The frost compilers we focus on here are the cross-compilers IBM provides
in their BlueGene/L software stack for Fortran, C, and C++. They are referred
to as the IBM XL Fortran, C and C++ compilers and they are cross-compilers
because you use them to compile code on Frost's interactive nodes, then run the
resulting executables on the batch nodes. The compilers are not available on
frost's batch nodes.
frost cross-compilers
| Language | Compiler name
|
|---|
| C | blrts_xlc
|
|---|
| C++ | blrts_xlC
|
|---|
| F77 | blrts_xlf
|
|---|
| F90 | blrts_xlf90
|
|---|
| F95 | blrts_xlf95
|
|---|
- The system include files are in /bgl/BlueLight/ppcfloor/bglsys/include
- The mpi and system driver libraries are under /bgl/BlueLight/ppcfloor/bglsys/lib
- The following libraries must be linked as per this order: -lmpich.rts -lmsglayer.rts -lrts.rts -ldevices.rts
- You may also use these scripts in /contrib/bgl/bin to automatically set the include and MPI libraries for you:
- mpxlc
- mpxlC
- mpxlf
- mpxlf90
- The mpicc and mpif77 are available, but they use the GNU gcc compilers, which do not offer the level of
performance of the XL compilers. Please use the XL compilers when compiling your codes.

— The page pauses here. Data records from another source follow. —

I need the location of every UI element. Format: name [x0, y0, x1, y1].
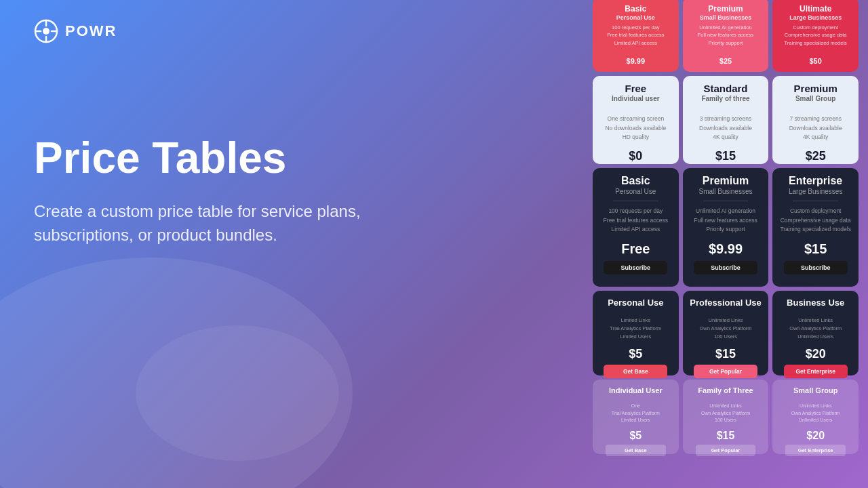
card-features: OneTrial Analytics PlatformLimited Users: [612, 403, 660, 424]
subscribe-premium-button[interactable]: Subscribe: [694, 261, 757, 274]
divider: [703, 201, 748, 201]
card-standard-family: Standard Family of three 3 streaming scr…: [683, 76, 769, 164]
card-features: Limited LinksTrial Analytics PlatformLim…: [610, 317, 661, 341]
card-family-three: Family of Three Unlimited LinksOwn Analy…: [683, 380, 769, 454]
left-content: Price Tables Create a custom price table…: [34, 136, 373, 247]
card-individual-user: Individual User OneTrial Analytics Platf…: [593, 380, 679, 454]
card-subtitle: Large Businesses: [789, 14, 842, 21]
tier-label: Personal Use: [608, 298, 663, 308]
card-subtitle: Small Businesses: [700, 14, 752, 21]
card-features: Custom deploymentComprehensive usage dat…: [785, 24, 847, 47]
card-business-use: Business Use Unlimited LinksOwn Analytic…: [772, 291, 859, 375]
tier-label: Premium: [703, 175, 749, 187]
card-features: Unlimited LinksOwn Analytics Platform100…: [699, 317, 751, 341]
card-price: $15: [804, 241, 827, 257]
card-features: 100 requests per dayFree trial features …: [607, 24, 664, 47]
logo-text: POWR: [65, 22, 117, 40]
tier-label: Professional Use: [690, 298, 762, 308]
card-row-3: Basic Personal Use 100 requests per dayF…: [593, 168, 859, 287]
tier-label: Premium: [794, 83, 837, 94]
page-title: Price Tables: [34, 136, 373, 181]
card-subtitle: Personal Use: [616, 14, 655, 21]
card-price: $20: [806, 347, 826, 361]
card-features: Unlimited AI generationFull new features…: [694, 207, 757, 235]
card-price: $50: [810, 57, 822, 65]
card-price: $15: [717, 430, 735, 442]
card-premium-small-biz: Premium Small Businesses Unlimited AI ge…: [683, 0, 769, 72]
tier-label: Ultimate: [800, 4, 831, 14]
tier-label: Enterprise: [789, 175, 842, 187]
get-popular-button[interactable]: Get Popular: [694, 365, 757, 378]
card-features: Unlimited LinksOwn Analytics PlatformUnl…: [791, 403, 840, 424]
divider: [613, 201, 658, 201]
get-popular-bottom-button[interactable]: Get Popular: [696, 445, 756, 456]
card-features: 7 streaming screensDownloads available4K…: [789, 115, 842, 142]
card-enterprise-ai: Enterprise Large Businesses Custom deplo…: [772, 168, 859, 287]
subscribe-enterprise-button[interactable]: Subscribe: [784, 261, 848, 274]
get-base-button[interactable]: Get Base: [604, 365, 667, 378]
card-features: Unlimited AI generationFull new features…: [698, 24, 754, 47]
tier-label: Standard: [704, 83, 748, 94]
card-row-2: Free Individual user One streaming scree…: [593, 76, 859, 164]
card-basic-personal: Basic Personal Use 100 requests per dayF…: [593, 0, 679, 72]
get-enterprise-button[interactable]: Get Enterprise: [784, 365, 848, 378]
card-price: $5: [629, 430, 642, 442]
card-row-4: Personal Use Limited LinksTrial Analytic…: [593, 291, 859, 375]
card-features: Unlimited LinksOwn Analytics PlatformUnl…: [789, 317, 842, 341]
card-price: $20: [806, 430, 825, 442]
card-price: $0: [629, 149, 642, 163]
tier-label: Basic: [621, 175, 650, 187]
tier-label: Premium: [708, 4, 743, 14]
card-row-5: Individual User OneTrial Analytics Platf…: [593, 380, 859, 454]
card-premium-small-group: Premium Small Group 7 streaming screensD…: [772, 76, 859, 164]
svg-point-1: [43, 28, 50, 35]
card-ultimate-large-biz: Ultimate Large Businesses Custom deploym…: [772, 0, 859, 72]
card-price: $15: [715, 347, 736, 361]
tier-label: Business Use: [787, 298, 844, 308]
card-subtitle: Small Group: [795, 95, 835, 102]
card-features: Custom deploymentComprehensive usage dat…: [780, 207, 851, 235]
card-features: 3 streaming screensDownloads available4K…: [699, 115, 752, 142]
tier-label: Family of Three: [698, 386, 753, 394]
card-row-1: Basic Personal Use 100 requests per dayF…: [593, 0, 859, 72]
card-price: $15: [715, 149, 736, 163]
tier-label: Individual User: [609, 386, 663, 394]
card-subtitle: Individual user: [612, 95, 660, 102]
card-personal-use: Personal Use Limited LinksTrial Analytic…: [593, 291, 679, 375]
price-tables-area: Basic Personal Use 100 requests per dayF…: [583, 0, 868, 488]
card-subtitle: Personal Use: [615, 188, 656, 195]
card-free-individual: Free Individual user One streaming scree…: [593, 76, 679, 164]
card-premium-ai: Premium Small Businesses Unlimited AI ge…: [683, 168, 769, 287]
divider: [793, 201, 837, 201]
logo: POWR: [34, 19, 117, 43]
card-subtitle: Family of three: [701, 95, 749, 102]
powr-icon: [34, 19, 58, 43]
card-professional-use: Professional Use Unlimited LinksOwn Anal…: [683, 291, 769, 375]
card-price: $25: [806, 149, 826, 163]
tier-label: Small Group: [793, 386, 837, 394]
page-description: Create a custom price table for service …: [34, 200, 373, 247]
get-base-bottom-button[interactable]: Get Base: [606, 445, 666, 456]
card-features: One streaming screenNo downloads availab…: [605, 115, 666, 142]
card-small-group: Small Group Unlimited LinksOwn Analytics…: [772, 380, 859, 454]
card-price: $9.99: [627, 57, 646, 65]
subscribe-basic-button[interactable]: Subscribe: [604, 261, 667, 274]
card-subtitle: Small Businesses: [699, 188, 753, 195]
card-basic-api: Basic Personal Use 100 requests per dayF…: [593, 168, 679, 287]
card-price: $9.99: [709, 241, 743, 257]
tier-label: Free: [625, 83, 646, 94]
card-price: $5: [629, 347, 642, 361]
card-features: 100 requests per dayFree trial features …: [604, 207, 668, 235]
card-price: Free: [621, 241, 650, 257]
card-features: Unlimited LinksOwn Analytics Platform100…: [701, 403, 750, 424]
card-subtitle: Large Businesses: [789, 188, 843, 195]
card-price: $25: [719, 57, 732, 65]
tier-label: Basic: [625, 4, 646, 14]
get-enterprise-bottom-button[interactable]: Get Enterprise: [785, 445, 846, 456]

- OpenMP directives are not available under any compilers on frost.
- TeraGrid users may wish to use the softenv command to provide uniformity on frost with other systems
where they have used this command.
To enable the softenv command and other TeraGrid commands on frost, you must
remove file .nosoft from your home directory on frost, then logout. When you
log back in, you will find the commands in your path.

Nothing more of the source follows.